By Boris Ngounou – Published on Afrik21 on July 6 2021

Improving the management of protected areas in Central Africa will require better integration of local populations. This is the main recommendation of the report entitled ‘Central African Protected Areas: State 2020’, published on June 29th 2021, by the Central African Forest Observatory (Ofac).

Photo by Afrik21

Photo by Afrik21

In nine chapters, the document provides an updated assessment of the state of protected areas in the ten member countries of the Central African Forest Commission (Comifac).

The report stresses the need for better integration of riparian communities in the management of Central African protected areas. According to the authors, systems integrating local communities are indeed those that show the best results in terms of conservation of natural resources and well-being of populations. “The benefits to be gained from these developing management methods are numerous. There is regular financial and human support, the setting up of consultation and decision-making frameworks, and job creation,” explains Patrice Bigombe Logo, director of the Centre for Research and Action for Sustainable Development (Cerad).

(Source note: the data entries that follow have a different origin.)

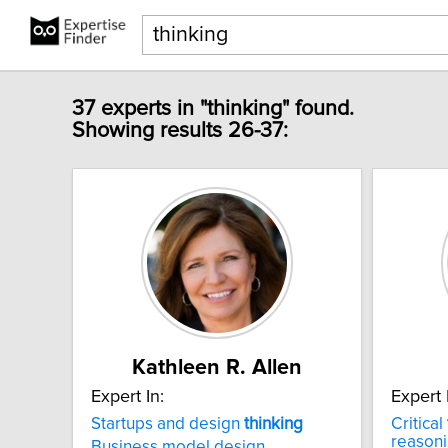
37 experts in "thinking" found.
Showing results 26-37:
Kathleen R. Allen
Expert In:
Expert 
Startups and design
thinking
Critical
reason
Business model design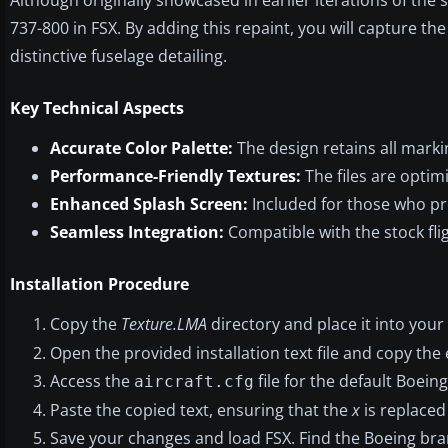
737-800 in FSX. By adding this repaint, you will capture the 
distinctive fuselage detailing.
Key Technical Aspects
Accurate Color Palette:
The design retains all marki
Performance-Friendly Textures:
The files are optim
Enhanced Splash Screen:
Included for those who pr
Seamless Integration:
Compatible with the stock flig
Installation Procedure
Copy the
Texture.LMA
directory and place it into your
Open the provided installation text file and copy the e
Access the
file for the default Boeing
aircraft.cfg
Paste the copied text, ensuring that the
x
is replaced
Save your changes and load FSX. Find the Boeing bra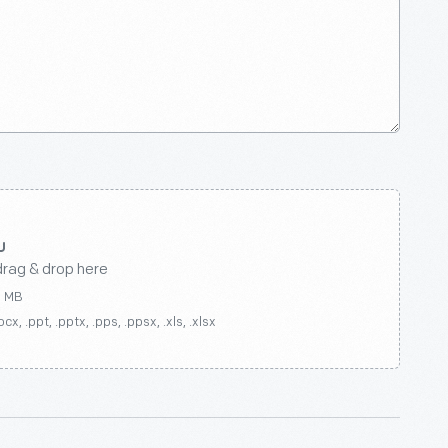
drag & drop here
0 MB
ocx, .ppt, .pptx, .pps, .ppsx, .xls, .xlsx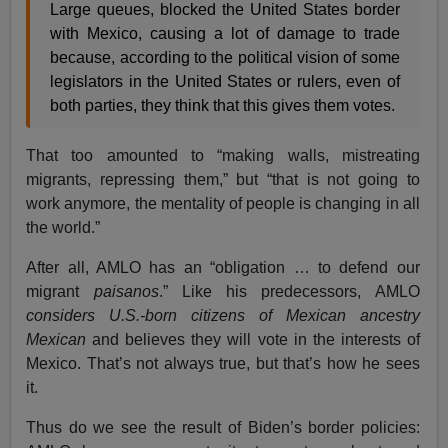
Large queues, blocked the United States border
with Mexico, causing a lot of damage to trade
because, according to the political vision of some
legislators in the United States or rulers, even of
both parties, they think that this gives them votes.
That too amounted to “making walls, mistreating
migrants, repressing them,” but “that is not going to
work anymore, the mentality of people is changing in all
the world.”
After all, AMLO has an “obligation … to defend our
migrant
paisanos
.” Like his predecessors, AMLO
considers U.S.-born citizens of Mexican ancestry
Mexican
and believes they will vote in the interests of
Mexico. That’s not always true, but that’s how he sees
it.
Thus do we see the result of Biden’s border policies: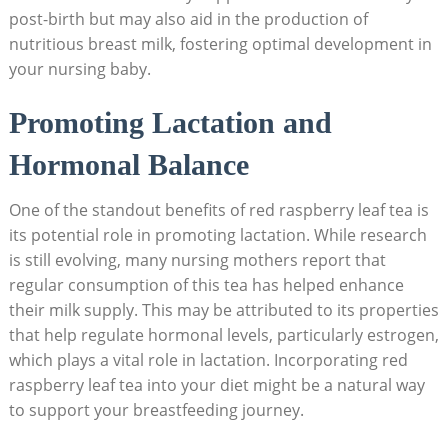
post-birth but may also aid in the production of
nutritious breast milk, fostering optimal development in
your nursing baby.
Promoting Lactation and
Hormonal Balance
One of the standout benefits of red raspberry leaf tea is
its potential role in promoting lactation. While research
is still evolving, many nursing mothers report that
regular consumption of this tea has helped enhance
their milk supply. This may be attributed to its properties
that help regulate hormonal levels, particularly estrogen,
which plays a vital role in lactation. Incorporating red
raspberry leaf tea into your diet might be a natural way
to support your breastfeeding journey.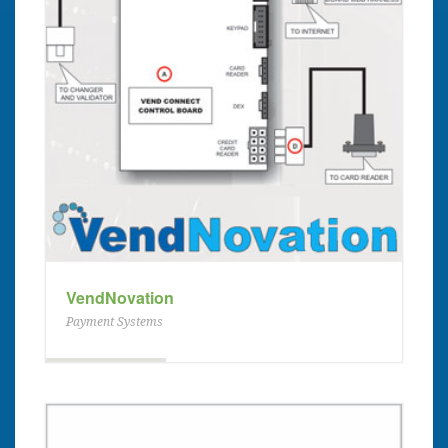
VendNovation
Payment Systems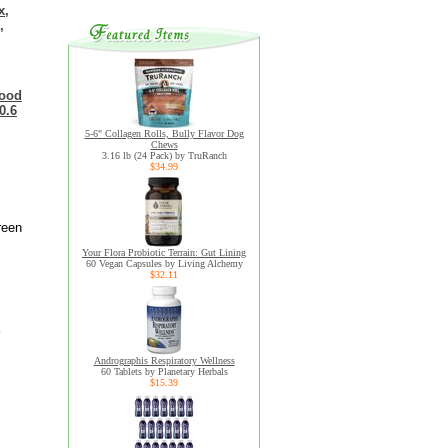
x,
,
food
0.6
5-6" Collagen Rolls, Bully Flavor Dog
Chews
3.16 lb (24 Pack) by TruRanch
$34.99
reen
Your Flora Probiotic Terrain: Gut Lining
60 Vegan Capsules by Living Alchemy
$32.11
k
Andrographis Respiratory Wellness
60 Tablets by Planetary Herbals
$15.39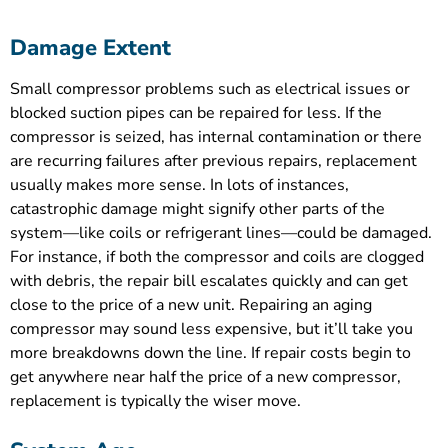
Damage Extent
Small compressor problems such as electrical issues or
blocked suction pipes can be repaired for less. If the
compressor is seized, has internal contamination or there
are recurring failures after previous repairs, replacement
usually makes more sense. In lots of instances,
catastrophic damage might signify other parts of the
system—like coils or refrigerant lines—could be damaged.
For instance, if both the compressor and coils are clogged
with debris, the repair bill escalates quickly and can get
close to the price of a new unit. Repairing an aging
compressor may sound less expensive, but it’ll take you
more breakdowns down the line. If repair costs begin to
get anywhere near half the price of a new compressor,
replacement is typically the wiser move.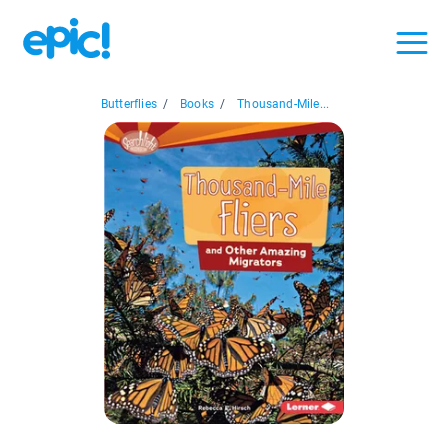
Butterflies
/
Books
/
Thousand-Mile...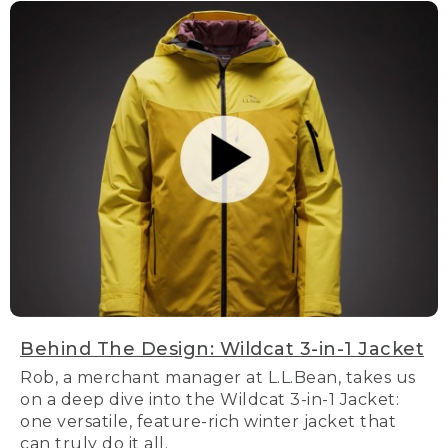
Behind The Design: Wildcat 3-in-1 Jacket
Rob, a merchant manager at L.L.Bean, takes us
on a deep dive into the Wildcat 3-in-1 Jacket:
one versatile, feature-rich winter jacket that
can truly do it all.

However, governance systems that include local populations (entirely private or community-based governance) represent only 1% of nature reserve management models in Central Africa, with the lion’s share (85%) being dedicated to the so-called ‘public’ model, where management is entirely the responsibility of the government.

Reconciling biodiversity protection and development

The extractive industry is a threat to Africa’s protected areas. “About 60% of the sub-region’s protected area network is currently under threat from mining and oil and gas projects. Permits have already been granted in 27% of the protected areas,” says Georges Belmond Tchoumba, the regional coordinator of the World-Wide Fund for Nature (WWF) Forest Programme in Central Africa.

The authors propose two options for extractive industries, banning them in areas of high biodiversity (for example where there are emblematic threatened species) and allowing them in other areas under strict conditions guided by environmental impact assessments.

A flagship publication on Central Africa’s 206 protected areas

The report highlights the good representation of protected areas in Central Africa. They cover 15% of the region’s land area and 5% of its marine area, which represents significant progress towards achieving the Aichi Targets – set at 17% for land areas and 10% for marine areas – adopted by the signatory countries of the Convention on Biological Diversity in 2010. “Currently, 70% of mangroves, 20% of rainforests and 15% of savannahs and semi-dry forests are protected,” explains Charles Doumenge, a researcher at Cerad and the report’s first scientific editor.

Written by a group of experts specialising in conservation in Central Africa, with financial support from the Organisation of African, Caribbean and Pacific States (OEACP) and the European Union (EU), through the Biopama and Riofac projects, as well as the GIZ, ‘Central African Protected Areas: Status 2020’ follows a first edition published in 2015, which has now become the major publication on the 206 protected areas in Central Africa.